For Denmark’s innovation ecosystem, AdhesionScore is a useful counterpoint to the more familiar hardware and quantum spin-out narrative. It is a life-science project emerging from Roskilde University, connected to Zealand University Hospital’s Center for Surgical Science Research Unit, and built from a collaboration between molecular biology and surgical oncology. The company profile says AdhesionScore is a cancer prognostics spin-out from Roskilde University in collaboration with the Center for Surgical Science Research Unit at Zealand University Hospital.

Its strength is that it starts with a clinical bottleneck rather than a technology looking for a use case. Colorectal cancer follow-up is already a defined pathway, recurrence is a known and measurable outcome, and clinicians already stratify patients by risk. The gap is timing and precision: who is in danger immediately after surgery, before conventional follow-up has time to reveal relapse?

The risk is that recurrence is biologically heterogeneous. A single functional readout may not capture all mechanisms of relapse. Some recurrences may be driven by residual tumour burden best detected by ctDNA, others by host microenvironment, immune response, inflammatory state or tumour biology. AdhesionScore may become most valuable not as a replacement for molecular residual disease testing, but as a complementary signal in a richer postoperative risk model.

That is where the project becomes most interesting for policy and innovation readers. The future of cancer prognostics may not be one definitive test, but carefully validated layers of information: pathology, imaging, molecular residual disease, immune markers and functional assays. AdhesionScore’s contribution is to insert the surgical event itself into the prediction model, treating surgery not only as treatment but as a biological perturbation that can be measured.

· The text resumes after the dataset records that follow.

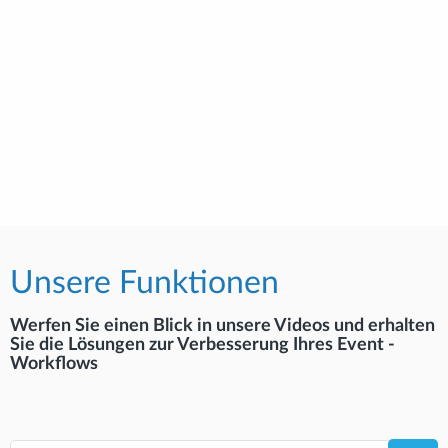
Unsere Funktionen
Werfen Sie einen Blick in unsere Videos und erhalten
Sie die Lösungen zur Verbesserung Ihres Event -
Workflows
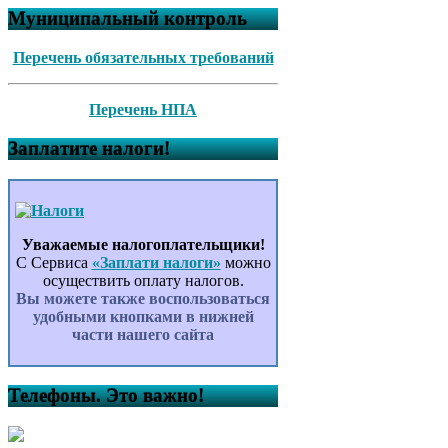
Муниципальный контроль
Перечень обязательных требований
Перечень НПА
Заплатите налоги!
Уважаемые налогоплательщики!
С Сервиса
«Заплати налоги»
можно
осуществить оплату налогов.
Вы можете также воспользоваться
удобными кнопками в нижней
части нашего сайта
Телефоны. Это важно!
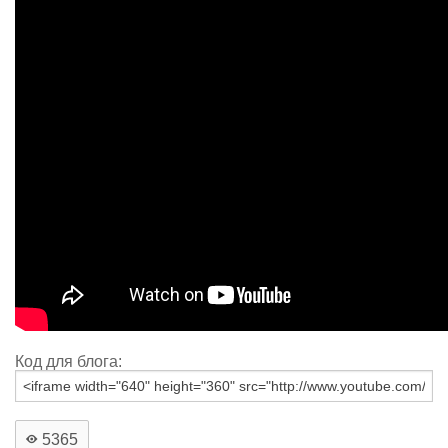
Код для блога:
5365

The most responsible reading of AdhesionScore is therefore neither hype nor dismissal. It is an early but unusually concrete example of translational oncology: a laboratory assay derived from a clinically plausible mechanism, supported by peer-reviewed evidence, aimed at a defined decision point, and now entering the mentoring and spin-out machinery needed to test whether it can become a product.

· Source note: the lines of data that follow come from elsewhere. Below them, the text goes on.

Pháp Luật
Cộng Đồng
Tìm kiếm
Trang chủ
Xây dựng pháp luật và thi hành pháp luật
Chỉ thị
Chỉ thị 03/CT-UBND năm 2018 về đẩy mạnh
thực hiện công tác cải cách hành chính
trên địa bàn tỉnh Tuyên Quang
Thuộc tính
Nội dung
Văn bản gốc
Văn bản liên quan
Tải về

For patients, the question after surgery is always personal: has the cancer gone, and what happens next? AdhesionScore does not yet answer that question in routine care. But it asks it in a new way. Not simply, what did the tumour look like? Not only, is tumour DNA still circulating? But what has surgery changed in the patient’s blood, and does that change make cancer cells more likely to attach?

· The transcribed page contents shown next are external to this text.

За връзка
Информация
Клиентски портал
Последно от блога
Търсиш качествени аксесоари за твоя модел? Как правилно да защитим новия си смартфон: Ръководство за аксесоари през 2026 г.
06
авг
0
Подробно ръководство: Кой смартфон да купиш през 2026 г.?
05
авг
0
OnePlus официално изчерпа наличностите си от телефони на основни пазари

If future studies confirm its early signal, AdhesionScore could give surgeons and oncologists something they rarely have: a rapid biological reading of recurrence risk in the days immediately after the operation. In a disease where waiting can be psychologically brutal and clinically consequential, that would be more than a clever assay. It would be a new clock in postoperative cancer care.

References

  • Davidsen, J., Jessen, S. B., Watt, S. K., Larsen, S., Dahlgaard, K., Kirkegaard, T., Gögenur, I., & Troelsen, J. T. (2020). CDX2 expression and perioperative patient serum affects the adhesion properties of cultured colon cancer cells. BMC Cancer, 20, 426. https://doi.org/10.1186/s12885-020-06941-y [ncbi.nlm.nih.gov]
  • Jessen, S. B. (2024). Colorectal cancer surgery impact on cancer cell adhesion: Introducing functional cell assays for investigating clinical implications. Roskilde University. [forskning.ruc.dk]
  • Jessen, S. B., Vogelsang, R. P., Dolin, T. G., Jørgensen, J., Olsson, J. B., Kirkegaard, T., Gögenur, I., & Troelsen, J. T. (2025). Surgery-related change in cancer cell adhesion associates with recurrence in patients undergoing colorectal cancer surgery. European Journal of Surgical Oncology, 51(8), Article 110055. https://doi.org/10.1016/j.ejso.2025.110055 [ejso.com][forskning.ruc.dk]
  • Roskilde University. (n.d.). Stine Bull Jessen. Roskilde University Research Portal. [forskning.ruc.dk]
  • SPARK Denmark. (n.d.). Jesper Troelsen: AdhesionScore. University of Copenhagen. [sparkdenmark.ku.dk]
  • Spin-outs Denmark. (n.d.). AdhesionScore. https://spinouts.dk/project/adhesionscore/ [spinouts.dk]
  • Spin-outs Denmark. (n.d.). Programme. https://spinouts.dk/program/ [spinouts.dk]
  • World Health Organization. (2026, February 13). Colorectal cancer. https://www.who.int/news-room/fact-sheets/detail/colorectal-cancer [who.int]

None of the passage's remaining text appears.